KUALA LUMPUR, Dec 24 — Christmastime evokes visions of roast turkey and hot puddings, of freshly-baked mince pies redolent of cloves and nutmeg, and of steaming mugs of mulled wine. Fine fare... if one lives in a temperate country and Yuletide brings with it a cooler clime, if not a blanket of snow.
In Malaysia, such hearty and hot dishes can feel a tad overwhelming given our sunnier weather (and accordingly higher temperatures). Santa Claus would probably forgo his Christmas feast if he had to sweat it out in the tropics, what with his thick, red coat and all.
Perhaps a Christmas-y dish is about the disposition rather than how warm the dish is when brought to the table. Instead of serving something piping hot for the season, why not try something chilled, something that doesn’t require hours of toil in the kitchen?
A cold pasta salad, for example, albeit one that’s full of seasonal cheer. To match the festive theme, farfalle or bow-tie pasta is a subtle nod to the bows of ribbons on wrapped Christmas gifts. Almonds add the nutty flavour one associates with this time of year and go great with cold pasta.
Christmas colours are red and green, of course. The red can come from cherry tomatoes, marinated the Italian way with extra virgin olive oil and dried herbs such as oregano, rosemary and thyme. That might be a tad too obvious and ordinary though, for a celebratory dinner.

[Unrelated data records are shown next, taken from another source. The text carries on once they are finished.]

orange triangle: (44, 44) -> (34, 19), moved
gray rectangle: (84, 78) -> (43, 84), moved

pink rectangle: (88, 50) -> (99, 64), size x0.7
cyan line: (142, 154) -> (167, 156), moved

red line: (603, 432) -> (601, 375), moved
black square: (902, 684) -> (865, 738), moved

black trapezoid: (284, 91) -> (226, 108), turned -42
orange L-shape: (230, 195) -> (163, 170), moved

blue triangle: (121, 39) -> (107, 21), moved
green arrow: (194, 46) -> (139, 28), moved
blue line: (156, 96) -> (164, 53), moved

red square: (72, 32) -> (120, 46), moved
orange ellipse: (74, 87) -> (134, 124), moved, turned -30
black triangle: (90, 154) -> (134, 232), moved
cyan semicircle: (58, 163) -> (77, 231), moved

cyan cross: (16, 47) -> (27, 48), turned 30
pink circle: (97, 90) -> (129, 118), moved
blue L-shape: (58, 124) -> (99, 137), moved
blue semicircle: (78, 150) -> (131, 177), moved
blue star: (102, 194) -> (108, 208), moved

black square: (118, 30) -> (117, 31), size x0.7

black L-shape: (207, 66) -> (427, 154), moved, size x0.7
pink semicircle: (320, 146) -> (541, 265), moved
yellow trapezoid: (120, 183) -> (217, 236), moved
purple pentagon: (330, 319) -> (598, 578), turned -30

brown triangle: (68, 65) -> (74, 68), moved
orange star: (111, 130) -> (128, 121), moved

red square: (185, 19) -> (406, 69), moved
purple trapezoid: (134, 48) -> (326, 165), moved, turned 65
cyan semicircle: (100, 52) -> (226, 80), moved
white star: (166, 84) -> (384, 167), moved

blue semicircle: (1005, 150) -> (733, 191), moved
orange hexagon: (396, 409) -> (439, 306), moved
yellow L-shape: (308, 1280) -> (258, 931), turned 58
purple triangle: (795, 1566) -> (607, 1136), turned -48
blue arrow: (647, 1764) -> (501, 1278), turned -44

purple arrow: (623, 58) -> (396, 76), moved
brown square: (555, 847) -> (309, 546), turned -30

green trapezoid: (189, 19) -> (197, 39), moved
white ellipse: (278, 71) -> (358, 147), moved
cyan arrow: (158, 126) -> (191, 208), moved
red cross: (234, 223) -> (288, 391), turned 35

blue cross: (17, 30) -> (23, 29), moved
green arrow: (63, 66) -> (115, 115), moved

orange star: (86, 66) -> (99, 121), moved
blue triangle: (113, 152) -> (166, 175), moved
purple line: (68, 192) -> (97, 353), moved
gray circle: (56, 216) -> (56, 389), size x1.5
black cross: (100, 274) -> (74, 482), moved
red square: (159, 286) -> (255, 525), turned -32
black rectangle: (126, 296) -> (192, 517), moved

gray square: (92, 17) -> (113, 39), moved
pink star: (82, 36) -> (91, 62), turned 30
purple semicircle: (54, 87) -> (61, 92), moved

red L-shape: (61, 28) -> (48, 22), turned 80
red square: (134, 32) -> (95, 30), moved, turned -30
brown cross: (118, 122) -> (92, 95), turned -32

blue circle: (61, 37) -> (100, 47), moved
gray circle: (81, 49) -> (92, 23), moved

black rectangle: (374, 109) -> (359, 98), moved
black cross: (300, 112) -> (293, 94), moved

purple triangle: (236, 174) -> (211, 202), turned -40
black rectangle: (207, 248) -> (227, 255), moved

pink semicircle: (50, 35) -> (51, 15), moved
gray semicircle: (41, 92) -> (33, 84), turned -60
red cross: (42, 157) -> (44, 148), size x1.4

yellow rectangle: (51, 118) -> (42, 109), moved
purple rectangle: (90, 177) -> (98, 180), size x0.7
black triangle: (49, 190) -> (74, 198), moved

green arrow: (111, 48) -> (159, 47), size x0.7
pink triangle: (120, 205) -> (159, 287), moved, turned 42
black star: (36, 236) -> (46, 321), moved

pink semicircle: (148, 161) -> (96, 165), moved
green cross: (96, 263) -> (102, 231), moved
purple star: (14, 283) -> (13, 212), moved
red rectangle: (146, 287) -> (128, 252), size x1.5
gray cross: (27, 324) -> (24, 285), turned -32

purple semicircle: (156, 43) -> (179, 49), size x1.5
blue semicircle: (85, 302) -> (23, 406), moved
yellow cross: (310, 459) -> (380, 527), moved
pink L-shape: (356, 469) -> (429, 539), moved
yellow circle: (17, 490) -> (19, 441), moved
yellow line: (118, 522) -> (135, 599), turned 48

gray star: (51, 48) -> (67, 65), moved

So why not go a little crazy and include some red-and-purple corn too? This reminds me of chicha morada, a Peruvian beverage I first tasted in Cusco before trekking up Machu Picchu.
Consumed by Peruvians even before the Inca Empire, this cinnamon- and clove-scented drink is believed to have even more antioxidants than blueberries. Now that’s what I call a nutritious addition to our Christmas salad!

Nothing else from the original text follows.